Por outro lado, foi pelo câmbio manual não recusar redução que me livrei de uma batida que poderia ter sido séria. Mil Milhas de 1973, eu e Jan Balder, Opala Divisão 3, dia já amanhecido, ficamos sem freio traseiro. Com isso o curso do pedal aumentou bastante, o freio dianteiro atuando praticamente no fim de curso. Saí da curva do Sol rumo à curva do Sargento (circuito antigo), o ponto de maior freada então. Ao frear o pedal foi ao fundo e lá ficou, impossível acioná-lo de novo. A única saída foi reduzir direto para segunda (vinha em quarta) mesmo sabendo que a rotação subiria para níveis de quebrar motor. A segunda entrou e houve a grande (e esperada) redução de velocidade que me permitiu fazer a curva, Por sorte o motor não quebrou e fomos ao final, terminando em quarto lugar.
Decisão estranha
Acho muito estranho as fabricantes aqui instaladas eliminarem o câmbio manual do portfólio ou quando não o fazem reservá-los às versões mais acessíveis. Já ouvi de várias a alegação de que “manual não vende, o mercado só quer automático”. Aí vale o mote dos biscoitos Tostines. parafraseando-o como “câmbio manual não vende porque não tem procura ou não tem procura porque não tem”?
Acho estranho porque para produzir o mesmo modelo com os dois tipos de câmbio não representa problema algum em qualquer fábrica. Sem nem mesmo no passado — falando de 40 ou 50 anos atrás — havia dificuldade, o que dirá hoje com a indústria rumando à 4.0? Havia casos de dois tipos de câmbio manual, como no Passat e Voyage/Parati, o 4-marchas plenas e o 3+E. Ou GM, no Chevette e no Opala, manual e automático. Exemplos desse tipo de oferta são vários.
Outra alegação das fabricantes é para cada tipo de câmbio ser necessário processo de homologação para obter o número Renavam e que isso custa cerca de R$ 1 milhão. Pode até sair caro, mas uma grande fabricante não poder arcar com essa custo foge-me à compreensão.

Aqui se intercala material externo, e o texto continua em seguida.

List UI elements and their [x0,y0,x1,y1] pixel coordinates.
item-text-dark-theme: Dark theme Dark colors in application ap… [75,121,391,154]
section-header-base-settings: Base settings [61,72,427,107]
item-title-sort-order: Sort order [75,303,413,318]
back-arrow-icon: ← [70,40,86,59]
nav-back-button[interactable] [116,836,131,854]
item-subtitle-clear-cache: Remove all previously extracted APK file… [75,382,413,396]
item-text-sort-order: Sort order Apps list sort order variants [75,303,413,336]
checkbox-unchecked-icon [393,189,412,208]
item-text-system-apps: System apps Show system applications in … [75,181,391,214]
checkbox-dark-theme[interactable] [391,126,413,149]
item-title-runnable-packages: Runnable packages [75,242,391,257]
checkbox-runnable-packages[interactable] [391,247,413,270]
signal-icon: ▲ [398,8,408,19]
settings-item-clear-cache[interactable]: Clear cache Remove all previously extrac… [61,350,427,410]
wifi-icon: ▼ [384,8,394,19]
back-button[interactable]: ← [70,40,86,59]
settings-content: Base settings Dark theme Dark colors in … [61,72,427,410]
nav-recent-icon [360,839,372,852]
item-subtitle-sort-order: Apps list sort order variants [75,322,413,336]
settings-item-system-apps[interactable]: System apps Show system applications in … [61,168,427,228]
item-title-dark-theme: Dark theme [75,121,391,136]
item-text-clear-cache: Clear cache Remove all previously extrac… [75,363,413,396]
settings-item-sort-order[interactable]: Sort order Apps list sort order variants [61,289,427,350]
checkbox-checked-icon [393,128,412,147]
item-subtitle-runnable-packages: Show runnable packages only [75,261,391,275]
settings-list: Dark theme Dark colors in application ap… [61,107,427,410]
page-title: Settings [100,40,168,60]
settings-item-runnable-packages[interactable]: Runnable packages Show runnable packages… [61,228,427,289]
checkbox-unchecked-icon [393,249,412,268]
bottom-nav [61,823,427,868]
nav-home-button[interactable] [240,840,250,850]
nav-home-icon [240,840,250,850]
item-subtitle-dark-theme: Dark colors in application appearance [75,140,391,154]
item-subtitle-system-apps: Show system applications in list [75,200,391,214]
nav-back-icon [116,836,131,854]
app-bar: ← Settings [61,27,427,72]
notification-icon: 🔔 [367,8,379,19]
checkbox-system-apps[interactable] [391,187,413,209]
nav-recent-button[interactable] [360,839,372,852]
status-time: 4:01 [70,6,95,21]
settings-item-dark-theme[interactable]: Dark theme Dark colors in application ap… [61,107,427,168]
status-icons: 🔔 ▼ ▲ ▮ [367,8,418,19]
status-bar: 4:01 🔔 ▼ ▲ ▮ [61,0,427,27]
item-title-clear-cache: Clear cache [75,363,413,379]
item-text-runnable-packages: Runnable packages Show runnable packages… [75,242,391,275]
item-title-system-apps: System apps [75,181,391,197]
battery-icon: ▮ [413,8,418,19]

Muito se fala da comodidade do câmbio automático — não tem nada de conforto, diz-se muito, é comodidade mesmo — mas dizer que é incômodo acionar os leves pedais de embreagens e alavancas de câmbios cada vez mais leves e precisos, é um total exagero, Como eu já disse reiteradas vezes aqui no AE, trocar marchas é um ato tão automático quanto caminhar.
Há até um consenso de que câmbio manual é “coisa de pobre”, denotando tanto desconhecimento do automóvel quanto alienação do mundo real.
E tem a tão falada questão: se tem o mesmo carro lá fora com os dois tipos de câmbio, é porque é perfeitamente viável. Exemplo recente o BMW M3 Competition Track que testei pouco dias atrás, o comprador é que escolhe, não a fabricante como virou rotina no Brasil.
A derrocada do câmbio manual no Brasil pode e precisa ser interrompida. Antes de tudo, é dever da indústria automobilística.